Düşük düzeylerde, sağlıklı insanlarda yorgunluk yapar, koroner kalp hastalığı olanlarda göğüs ağrılarına sebep olur.
Yüksek düzeylerde görmeyi bozar, koordinasyon güçlüğü yaratır, baş ağrısı, baş dönmesi, bulantı ve konfüzyonlara yol açar.
Çok yüksek miktarlarda karbon monoksit solunması öldürücüdür.
- Karbon dioksit: Başlıca kaynakları, borusuz havagazı ve gazyağı sobaları, sigara dumanı, dış atmosfer ve insan nefesidir.
- Radon: Düşük miktarlarda bir çok bina havasında vardır. Kaynakları, yer küre, kayalar, kuyu suyu ve bazı yapı malzemeleridir. Betonlardaki çatlaklardan sızarak bina havasına karışır. Radon solunması akut bir belirtiye neden olmaz, ama uzun süreli solunduğunda akciğer kanseri riskini artırır. USA’daki akciğer kanserlerinin %10’undan radon sorumlu tutulmaktadır. Sigara içenlerde risk daha fazladır.

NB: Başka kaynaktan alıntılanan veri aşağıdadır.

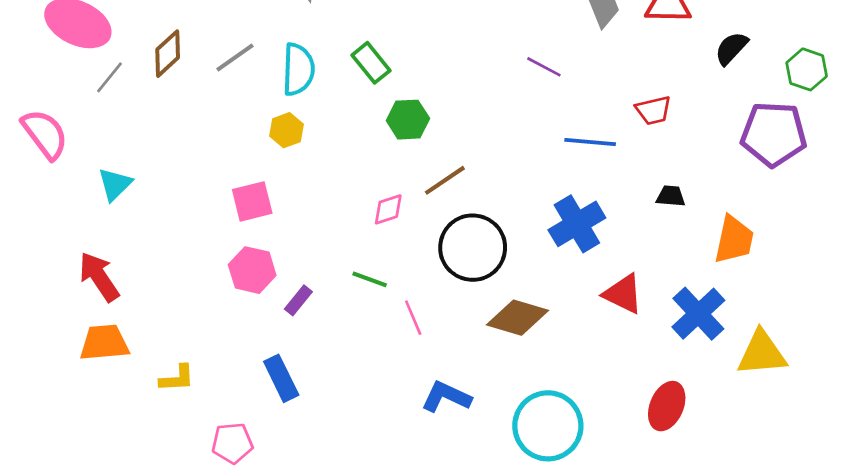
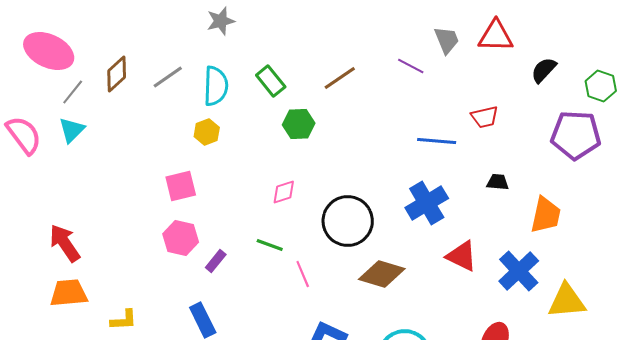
purple line: (544, 67) -> (411, 66), moved
brown line: (445, 180) -> (340, 78), moved
cyan triangle: (115, 184) -> (72, 130), moved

- Uçucu ve yarı uçucu bileşikler: Boyalar, boya soyucular, aerosol spreyler, sanatsal malzemeler (yağlıboya tablolar), böcek ve sinek ilaçları… başlıca kaynaklarıdır. Göz, burun ve boğaz irritasyonu, baş ağrısı, bulantı ve koordinasyon bozukluklarına yol açar.